### GIVEN DATA
════════

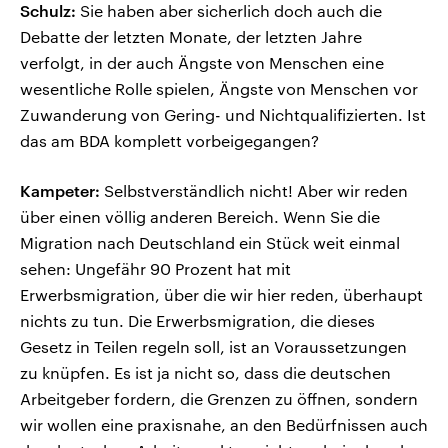
Schulz:
Sie haben aber sicherlich doch auch die
Debatte der letzten Monate, der letzten Jahre
verfolgt, in der auch Ängste von Menschen eine
wesentliche Rolle spielen, Ängste von Menschen vor
Zuwanderung von Gering- und Nichtqualifizierten. Ist
das am BDA komplett vorbeigegangen?
Kampeter:
Selbstverständlich nicht! Aber wir reden
über einen völlig anderen Bereich. Wenn Sie die
Migration nach Deutschland ein Stück weit einmal
sehen: Ungefähr 90 Prozent hat mit
Erwerbsmigration, über die wir hier reden, überhaupt
nichts zu tun. Die Erwerbsmigration, die dieses
Gesetz in Teilen regeln soll, ist an Voraussetzungen
zu knüpfen. Es ist ja nicht so, dass die deutschen
Arbeitgeber fordern, die Grenzen zu öffnen, sondern
wir wollen eine praxisnahe, an den Bedürfnissen auch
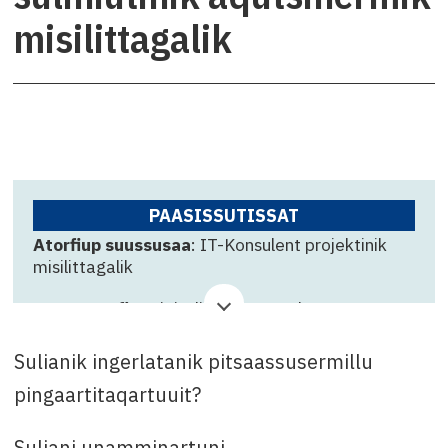
misilittagalik
PAASISSUTISSAT
Atorfiup suussusaa
: IT-Konsulent projektinik
misilittagalik
Suliffeqarfik
: Digitaliseringsstyrelsen
Qinnuteqarfissamut killigititaq
: 24. juuli
Sulianik ingerlatanik pitsaassusermillu
Attavissaq
: Aputsiaq Gudbrand Petersen
pingaartitaqartuuit?
ugguuna: Mail: apu@nanoq.gl. Oqarasuaat +299
345887
Suliani unamminartuni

════════

### WHAT YOU ARE ASKED TO DO
What is needed is an exact copy of the entries above, with no images in it.

### SOLUTION FOR THIS TASK
Schulz:
Sie haben aber sicherlich doch auch die
Debatte der letzten Monate, der letzten Jahre
verfolgt, in der auch Ängste von Menschen eine
wesentliche Rolle spielen, Ängste von Menschen vor
Zuwanderung von Gering- und Nichtqualifizierten. Ist
das am BDA komplett vorbeigegangen?
Kampeter:
Selbstverständlich nicht! Aber wir reden
über einen völlig anderen Bereich. Wenn Sie die
Migration nach Deutschland ein Stück weit einmal
sehen: Ungefähr 90 Prozent hat mit
Erwerbsmigration, über die wir hier reden, überhaupt
nichts zu tun. Die Erwerbsmigration, die dieses
Gesetz in Teilen regeln soll, ist an Voraussetzungen
zu knüpfen. Es ist ja nicht so, dass die deutschen
Arbeitgeber fordern, die Grenzen zu öffnen, sondern
wir wollen eine praxisnahe, an den Bedürfnissen auch
misilittagalik
PAASISSUTISSAT
Atorfiup suussusaa
: IT-Konsulent projektinik
misilittagalik
Suliffeqarfik
: Digitaliseringsstyrelsen
Qinnuteqarfissamut killigititaq
: 24. juuli
Sulianik ingerlatanik pitsaassusermillu
Attavissaq
: Aputsiaq Gudbrand Petersen
pingaartitaqartuuit?
ugguuna: Mail: apu@nanoq.gl. Oqarasuaat +299
345887
Suliani unamminartuni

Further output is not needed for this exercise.